::: PROVIDED DATA :::
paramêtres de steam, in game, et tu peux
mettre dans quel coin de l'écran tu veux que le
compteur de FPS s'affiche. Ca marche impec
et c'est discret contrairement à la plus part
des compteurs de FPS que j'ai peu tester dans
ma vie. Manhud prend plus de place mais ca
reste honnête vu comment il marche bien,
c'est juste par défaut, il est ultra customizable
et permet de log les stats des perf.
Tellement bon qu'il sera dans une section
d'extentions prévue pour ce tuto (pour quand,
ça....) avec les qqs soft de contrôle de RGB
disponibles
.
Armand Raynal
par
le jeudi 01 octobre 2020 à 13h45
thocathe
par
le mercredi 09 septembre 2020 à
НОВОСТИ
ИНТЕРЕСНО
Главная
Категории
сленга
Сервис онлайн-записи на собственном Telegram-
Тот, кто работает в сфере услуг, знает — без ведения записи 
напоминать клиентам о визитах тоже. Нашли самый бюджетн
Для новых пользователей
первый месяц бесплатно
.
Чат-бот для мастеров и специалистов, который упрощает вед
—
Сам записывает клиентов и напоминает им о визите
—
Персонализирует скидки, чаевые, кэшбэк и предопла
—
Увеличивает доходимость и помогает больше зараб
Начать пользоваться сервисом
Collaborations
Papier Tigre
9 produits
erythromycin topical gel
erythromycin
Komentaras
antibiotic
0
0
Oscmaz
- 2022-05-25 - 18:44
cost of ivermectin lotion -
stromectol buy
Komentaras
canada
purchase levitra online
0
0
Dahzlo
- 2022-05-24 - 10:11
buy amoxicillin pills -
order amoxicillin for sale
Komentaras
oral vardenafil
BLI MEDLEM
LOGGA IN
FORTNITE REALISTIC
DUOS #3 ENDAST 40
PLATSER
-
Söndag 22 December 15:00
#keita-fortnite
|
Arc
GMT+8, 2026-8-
:::
::: PROVIDED DATA :::
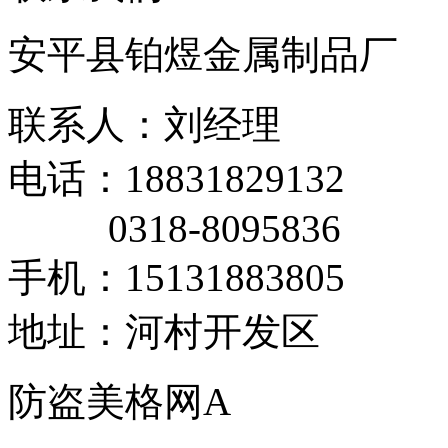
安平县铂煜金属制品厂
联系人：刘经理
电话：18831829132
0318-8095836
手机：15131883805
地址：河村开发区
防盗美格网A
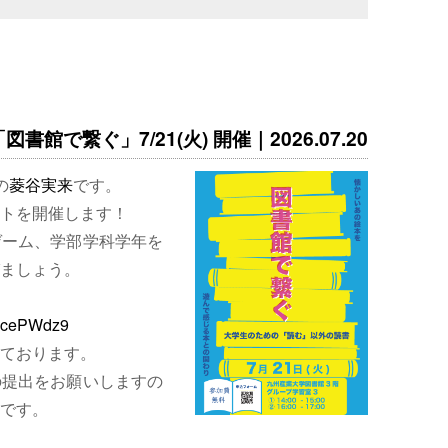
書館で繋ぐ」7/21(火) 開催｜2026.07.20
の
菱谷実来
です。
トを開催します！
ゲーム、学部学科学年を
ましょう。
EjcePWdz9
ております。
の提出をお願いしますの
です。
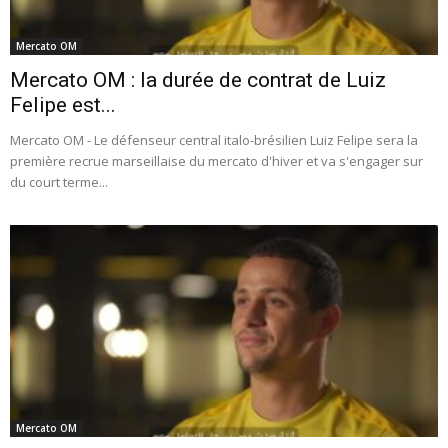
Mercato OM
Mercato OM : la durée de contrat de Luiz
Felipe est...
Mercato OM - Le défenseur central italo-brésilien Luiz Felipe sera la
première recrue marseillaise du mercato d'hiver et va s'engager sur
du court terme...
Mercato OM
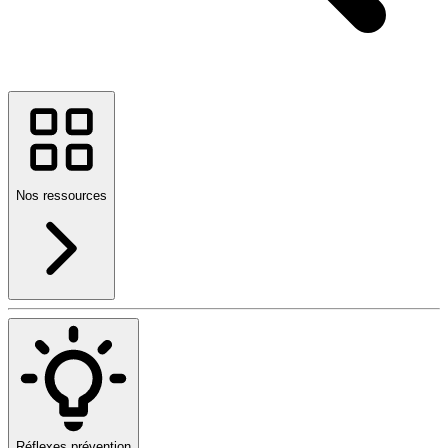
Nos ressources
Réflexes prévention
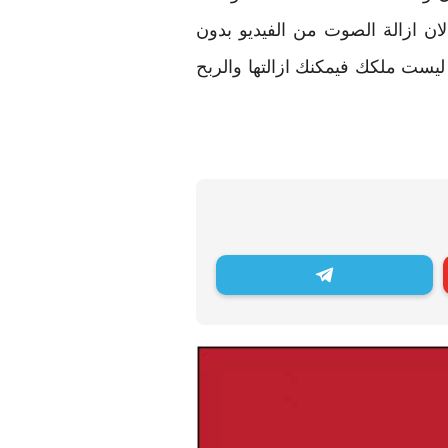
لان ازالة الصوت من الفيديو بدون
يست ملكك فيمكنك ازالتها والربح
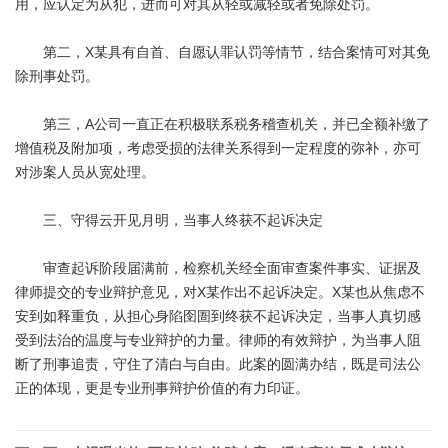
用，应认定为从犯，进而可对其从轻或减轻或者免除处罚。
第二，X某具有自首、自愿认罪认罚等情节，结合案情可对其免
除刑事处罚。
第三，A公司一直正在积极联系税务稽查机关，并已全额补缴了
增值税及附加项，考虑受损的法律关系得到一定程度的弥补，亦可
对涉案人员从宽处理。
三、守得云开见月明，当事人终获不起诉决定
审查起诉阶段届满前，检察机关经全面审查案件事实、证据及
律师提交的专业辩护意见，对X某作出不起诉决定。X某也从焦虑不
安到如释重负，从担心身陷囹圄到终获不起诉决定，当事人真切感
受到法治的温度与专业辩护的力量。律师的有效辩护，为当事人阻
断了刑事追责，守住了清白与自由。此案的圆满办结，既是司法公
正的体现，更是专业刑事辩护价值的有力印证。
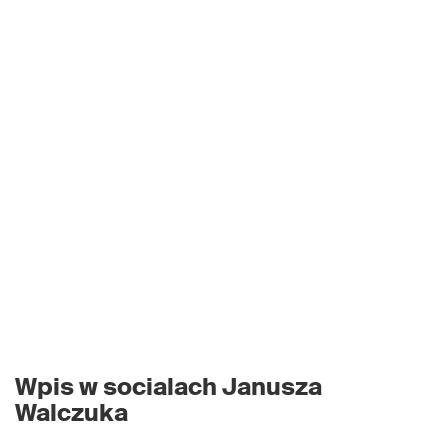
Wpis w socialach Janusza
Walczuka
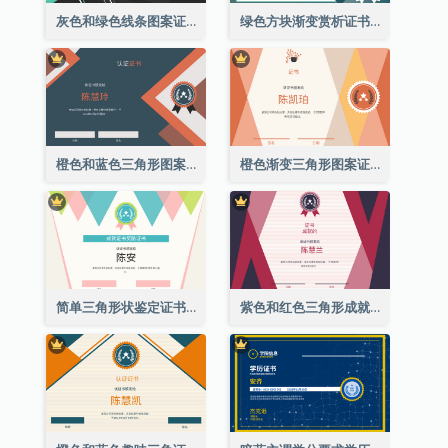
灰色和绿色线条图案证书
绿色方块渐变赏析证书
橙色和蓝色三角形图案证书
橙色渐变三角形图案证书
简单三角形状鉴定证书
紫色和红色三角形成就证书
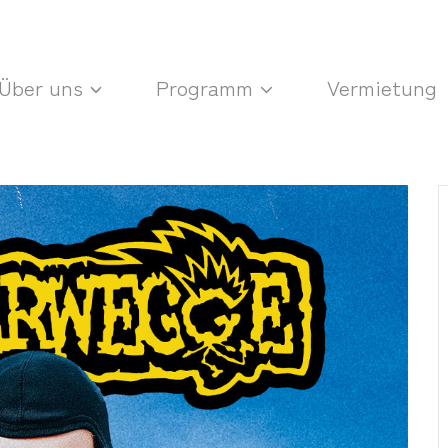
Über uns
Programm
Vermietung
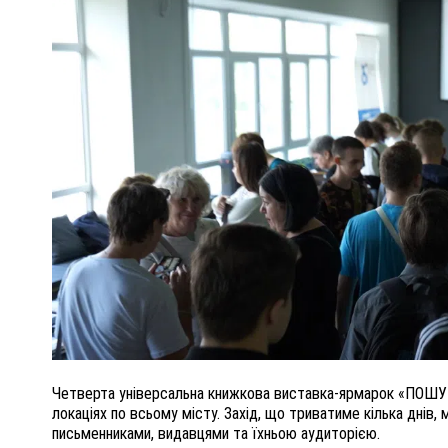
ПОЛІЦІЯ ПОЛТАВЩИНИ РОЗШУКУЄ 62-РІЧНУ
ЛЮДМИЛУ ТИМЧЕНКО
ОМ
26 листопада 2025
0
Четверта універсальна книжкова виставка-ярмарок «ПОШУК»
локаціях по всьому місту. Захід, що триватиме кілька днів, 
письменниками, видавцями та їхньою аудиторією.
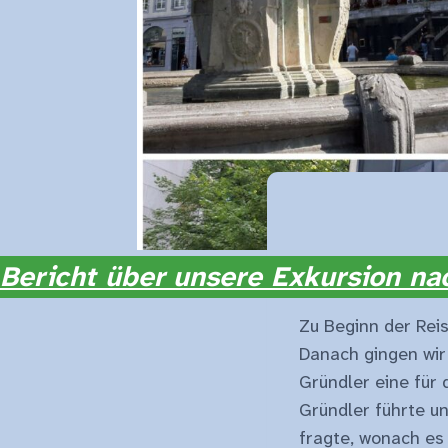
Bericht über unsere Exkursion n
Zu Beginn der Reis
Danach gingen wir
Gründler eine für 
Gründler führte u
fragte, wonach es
:::
WHAT TO PRODUCE
Reproduce, exactly as they stand in the data above, the lines from the one that holds "paramêtres de steam, in game, et tu peux" to the one that holds "Сервис онлайн-записи на", inclusive.

YOUR SOLUTION
paramêtres de steam, in game, et tu peux
mettre dans quel coin de l'écran tu veux que le
compteur de FPS s'affiche. Ca marche impec
et c'est discret contrairement à la plus part
des compteurs de FPS que j'ai peu tester dans
ma vie. Manhud prend plus de place mais ca
reste honnête vu comment il marche bien,
c'est juste par défaut, il est ultra customizable
et permet de log les stats des perf.
Tellement bon qu'il sera dans une section
d'extentions prévue pour ce tuto (pour quand,
ça....) avec les qqs soft de contrôle de RGB
disponibles
.
Armand Raynal
par
le jeudi 01 octobre 2020 à 13h45
thocathe
par
le mercredi 09 septembre 2020 à
НОВОСТИ
ИНТЕРЕСНО
Главная
Категории
сленга
Сервис онлайн-записи на собственном Telegram-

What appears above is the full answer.